Парнишка стал внимательно осматривать поочередно всех сидящих девчонок и ребят.

В классе установилась гробовая тишина: мало ли что может привидеться пацану? Может и обознаться. Ткнет пальцем, и все…

Но малыш пальцем не ткнул. Он не обнаружил того третьего, который был «вроде девчонкой, только в зеленых штанах».

— Нет. Ее здесь нет, а то я сразу бы ее узнал, — заявил он. — Она уговаривала их не хулиганить. А они ее не слушали.

— Ты врун! Брехло! — шипит снова весь красный от злости Вечорек.

Зато Вихан оправился от первой растерянности и стал оправдываться:

— Честное слово, я не знаю, что сочиняет этот малыш. Я в глаза его не видел! У меня мама тяжело больна — у нее плохо с сердцем, — и она ждет, когда я вернусь из школы, а то бы я…

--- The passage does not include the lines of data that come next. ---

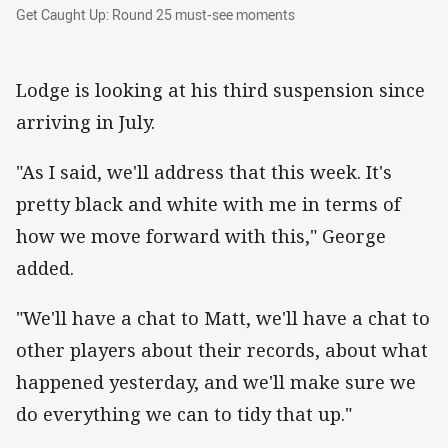
Get Caught Up: Round 25 must-see moments
Get Caught Up: Round 25 must-see moments
Lodge is looking at his third suspension since
arriving in July.
"As I said, we'll address that this week. It's
pretty black and white with me in terms of
how we move forward with this," George
added.
"We'll have a chat to Matt, we'll have a chat to
other players about their records, about what
happened yesterday, and we'll make sure we
do everything we can to tidy that up."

— У тебя больна мать? — спросил директор.

— Да, очень больна, — Вихан нервно кусал губы, а голос его дрожал от волнения, — все праздники пролежала в постели. И мне надо сейчас идти в аптеку…

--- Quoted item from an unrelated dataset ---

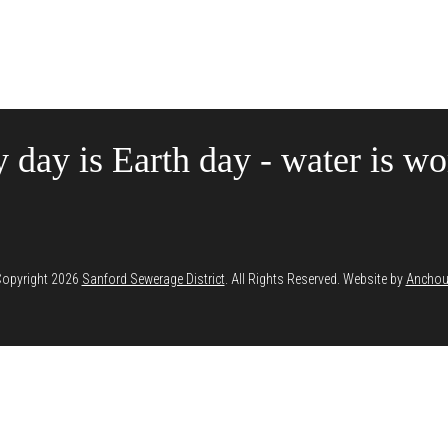
 day is Earth day - water is wor
opyright 2026
Sanford Sewerage District
. All Rights Reserved. Website by
Anchou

Резко хлопнула крышка парты. Это вскочила Гражина Сузик и, подняв руку, проговорила:

— Можно, я скажу? Я знаю! Этот малыш мог все перепутать. А может, он близорукий? У моей мамы тоже больное сердце! Надо понять тревогу Збышека. Ведь…

— Ты хотела что-то сказать о поведении этих учеников… — прервал ее директор.

— Да! Я точно не знаю, что произошло в субботу вечером, но они, честное слово, ничего плохого не сделали. Честное слово!

— Откуда ты знаешь?

— Сегодня утром перед уроками мы с Данкой случайно подслушали их разговор. Ковальский, — она показала рукой на Михала, — вошел в раздевалку, а Вечорек ему и говорит: «Зря ты с нами в субботу вечером не пошел! Мы устроили мировой фейерверк!» Мы с Данкой еще спросили их тогда, почему они нас не пригласили посмотреть. Им стало стыдно, и они даже разозлились. Но ведь фейерверк — это же не преступление? Значит, они ни в чем не виноваты.

Гражина села на место с чувством исполненного долга: она дала правдивые показания, она выступила в защиту товарища, у которого больна мать.

В пылу красноречия она, однако, не заметила, что Збышек во время ее речи снова побледнел, а Вечорек снова покраснел.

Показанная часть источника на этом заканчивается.